- _PROBLEM DESCRIPTION_:
Starting from the first line below, count every line holding the word "https", then state the total alone.

- _INFORMATION SUPPLIED_:
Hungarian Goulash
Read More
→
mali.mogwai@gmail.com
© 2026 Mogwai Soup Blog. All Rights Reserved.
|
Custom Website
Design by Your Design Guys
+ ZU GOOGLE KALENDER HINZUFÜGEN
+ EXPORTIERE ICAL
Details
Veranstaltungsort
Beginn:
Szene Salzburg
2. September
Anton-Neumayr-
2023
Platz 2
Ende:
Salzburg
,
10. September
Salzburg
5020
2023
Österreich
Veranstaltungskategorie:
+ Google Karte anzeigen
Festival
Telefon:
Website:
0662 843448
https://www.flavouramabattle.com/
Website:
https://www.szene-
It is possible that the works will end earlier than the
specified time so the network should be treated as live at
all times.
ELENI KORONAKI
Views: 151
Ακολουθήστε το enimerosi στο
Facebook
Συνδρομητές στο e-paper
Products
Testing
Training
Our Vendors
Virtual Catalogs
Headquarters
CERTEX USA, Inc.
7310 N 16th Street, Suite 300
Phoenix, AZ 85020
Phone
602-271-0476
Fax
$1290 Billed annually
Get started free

--

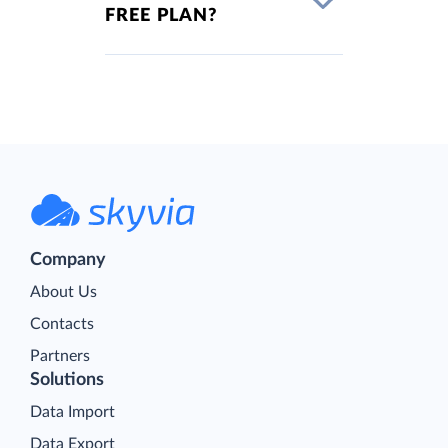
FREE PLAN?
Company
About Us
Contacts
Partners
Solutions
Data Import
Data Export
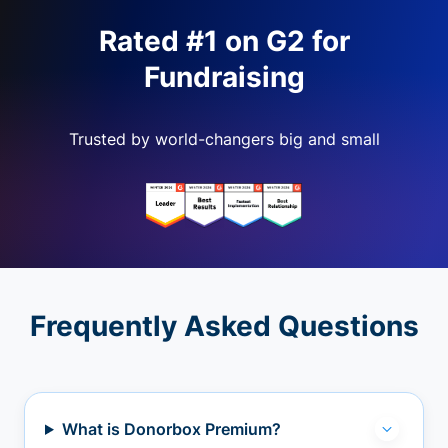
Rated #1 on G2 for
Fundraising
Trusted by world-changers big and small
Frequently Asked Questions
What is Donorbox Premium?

- _RESPONSE TO THIS TASK_:
2